Kang Je tersenyum. “Itu karena pikiranmu terkonsentrasi pada bentuk hal buruk yang tertangkap matamu saja. Kamu lupa, tanaman pun butuh adaptasi tanah baru sebelum menghasilkan buahnya. Karena hatimu tak melihat, maka matamu pun beralih pandang pada bentuk keburukan saja.”
Ah.
Aku harus mengakui segala yang terjadi selama ini memang menutupkan mataku untuk mencoba melihat tunas lain selain bentuk kerapuhan dan bakal matinya dahan tanaman itu. Aku terlalu sibuk berpikir, memecahkan masalah supaya cepat selesai.
Bahkan, terkadang satu saat aku ingin malam yang menutup hari tidak cepat pergi agar pagi tidak harus kuhadapi dengan sisa masalahnya sendiri. Aku takut, lelah, malas, dag-dig-dug, was-was dan entah apalagi yang membuatku tak mampu mendengar suara hati lagi.
Di kepala hanya mencari 1001 cara agar masalah cepat selesai.
Doa yang terucap pun rasanya hanya sepenggal kalimat tiada arti.
“Hai langit, teteskanlah keadilan dari atas, dan baiklah awan-awan mencurahkannya! Baiklah bumi membukakan diri dan bertunaskan keselamatan, dan baiklah ditumbuhkannya keadilan! Akulah TUHAN yang menciptakan semua ini.” (Yes. 45:8)
Aku terperangah.
Kulihat Kang Je sedang menengadah.
TanganNya dilebarkan menghadap ke atas dan mulutNya berucap doa syukur.
Tak tahan, kutundukkan kepala, menghadap bumi sebagai bentuk penyesalan hati.
Ya… Segala yang telah terjadi ini membuatku lupa bersyukur bahwa ada Dia yang mendampingi.
Siapalah aku ini hingga lupa bahwa Ia adalah adil. Tak pernah memberi kemuraman bagi siapa saja yang percaya ada tunas harapan ketika kesedihan atau air mata itu menerjang.
“Bangunlah, anakKu… Bumi sudah tahu ungkapan hatimu. Bunga itu mekar sebagai tanda bahwa duniamu akan kembali ceria kembali senantiasa.”
Tanpa ragu kupeluk erat Orang yang selama ini hampir hilang dari pandangan mata hati.
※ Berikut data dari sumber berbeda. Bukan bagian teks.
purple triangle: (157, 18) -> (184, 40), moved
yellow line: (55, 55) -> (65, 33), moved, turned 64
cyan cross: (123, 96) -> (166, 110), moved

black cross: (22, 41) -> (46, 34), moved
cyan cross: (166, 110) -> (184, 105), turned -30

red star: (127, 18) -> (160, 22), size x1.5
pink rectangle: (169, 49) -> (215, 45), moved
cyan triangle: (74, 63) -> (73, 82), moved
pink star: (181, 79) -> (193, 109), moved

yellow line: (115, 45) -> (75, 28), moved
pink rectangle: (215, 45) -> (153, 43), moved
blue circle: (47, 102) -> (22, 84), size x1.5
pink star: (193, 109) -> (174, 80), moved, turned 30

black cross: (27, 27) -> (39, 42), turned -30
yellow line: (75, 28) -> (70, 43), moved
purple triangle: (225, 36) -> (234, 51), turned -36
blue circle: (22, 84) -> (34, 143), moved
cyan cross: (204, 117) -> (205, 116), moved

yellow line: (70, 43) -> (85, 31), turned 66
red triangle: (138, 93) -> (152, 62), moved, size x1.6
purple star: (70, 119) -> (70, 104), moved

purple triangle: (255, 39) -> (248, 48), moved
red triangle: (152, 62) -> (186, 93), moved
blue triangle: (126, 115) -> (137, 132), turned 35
Aku tidak bisa mengelak lagi bahwa hanya Dia yang mampu menenangkan jiwa raga ini. Bahkan dari bentuk masalah berentet yang harus kuhadapi hari lalu. Dia terlalu besar dari masalah itu sendiri.
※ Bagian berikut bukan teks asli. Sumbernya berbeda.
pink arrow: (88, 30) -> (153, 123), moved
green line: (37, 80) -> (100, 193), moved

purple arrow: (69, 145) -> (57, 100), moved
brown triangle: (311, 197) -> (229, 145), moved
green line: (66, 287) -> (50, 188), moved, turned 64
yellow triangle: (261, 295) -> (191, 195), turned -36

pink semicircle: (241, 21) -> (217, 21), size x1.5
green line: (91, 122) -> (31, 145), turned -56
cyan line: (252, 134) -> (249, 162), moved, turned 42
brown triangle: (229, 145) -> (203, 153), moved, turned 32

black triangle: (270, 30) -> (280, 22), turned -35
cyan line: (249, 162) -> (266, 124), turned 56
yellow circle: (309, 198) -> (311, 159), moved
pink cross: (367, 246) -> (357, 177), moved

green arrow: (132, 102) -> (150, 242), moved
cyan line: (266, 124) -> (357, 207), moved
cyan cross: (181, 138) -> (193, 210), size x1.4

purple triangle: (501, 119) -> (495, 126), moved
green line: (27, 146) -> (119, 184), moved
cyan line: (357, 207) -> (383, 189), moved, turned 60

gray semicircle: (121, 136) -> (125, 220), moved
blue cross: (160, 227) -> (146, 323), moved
Kurasakan Kang Je mengelus-elus kepalaku selayaknya Bapakku yang sedang menenangkan dan memberi kehangatan pagi.
Mendadak, Kang Je membisikkan sesuatu di telinga, “Ssst… Sekarang kamu mandi dulu yaa… Malu tuh dilihat burung-burung yang kayaknya tahu deh kamu belum mandi.”
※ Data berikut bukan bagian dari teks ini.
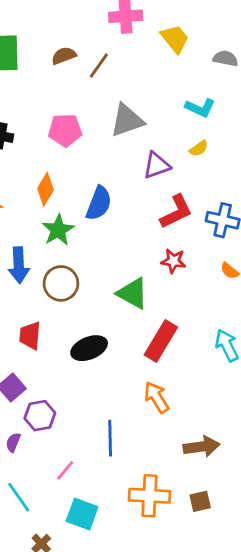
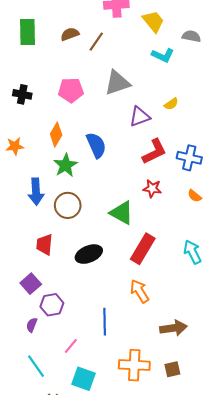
cyan L-shape: (200, 108) -> (163, 55), moved
blue semicircle: (99, 203) -> (96, 145), turned -45

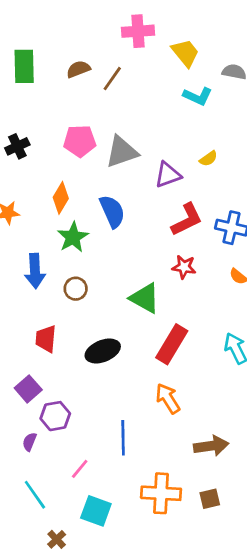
gray triangle: (117, 83) -> (122, 152), moved
black cross: (22, 94) -> (17, 146), turned -36
brown circle: (68, 205) -> (76, 289), size x0.7

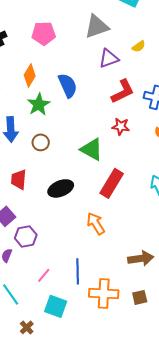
gray triangle: (122, 152) -> (97, 26), moved
orange arrow: (168, 398) -> (96, 223), moved
blue line: (123, 438) -> (78, 271), moved

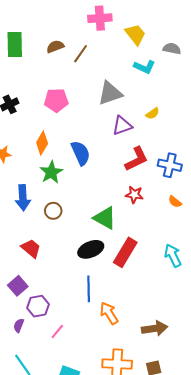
red trapezoid: (19, 179) -> (31, 248), turned 125
black ellipse: (61, 188) -> (91, 249), moved
orange arrow: (96, 223) -> (109, 313), moved
blue line: (78, 271) -> (89, 289), moved
pink line: (44, 275) -> (57, 331), moved

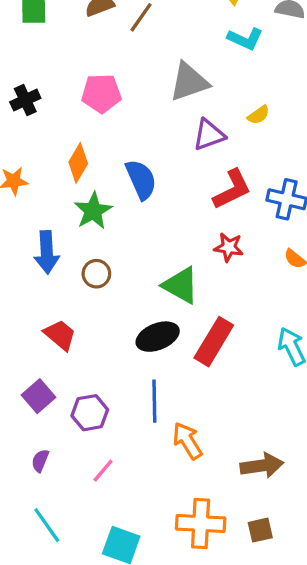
purple hexagon: (38, 306) -> (90, 413), moved

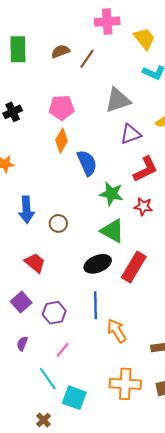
orange diamond: (78, 163) -> (62, 141), moved
green star: (93, 211) -> (111, 194), moved, turned -30
cyan line: (47, 525) -> (48, 379), moved

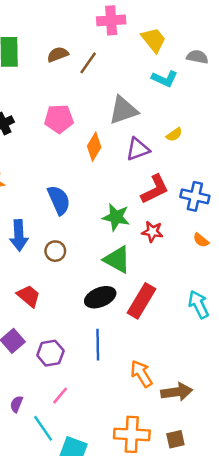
orange diamond: (62, 141) -> (94, 147), moved
blue semicircle: (87, 163) -> (59, 200), moved
orange arrow: (117, 331) -> (141, 374), moved
purple semicircle: (22, 344) -> (16, 404), moved

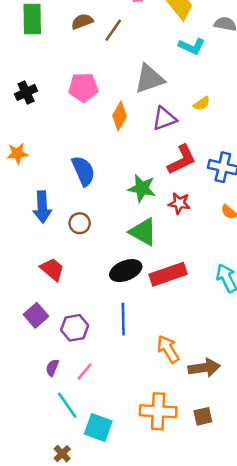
red rectangle: (141, 301) -> (168, 274), turned 40
purple semicircle: (16, 404) -> (52, 368), moved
Kutarik tubuhku dari pelukan lalu melihat burung-burung di sekitarku yang sedang bernyanyi riang. Hmmm…, adakah diantara mereka mengetahui aku belum mandi?
Tanpa ragu, kulangkahkah kaki menuju kamar mandi.
Jauh di sana, Kang Je masih tengah bermain bersama bunga indah bermekaran tadi dikelilingi burung yang menyanyikan lagu indah, pengiring keceriaan hari ini.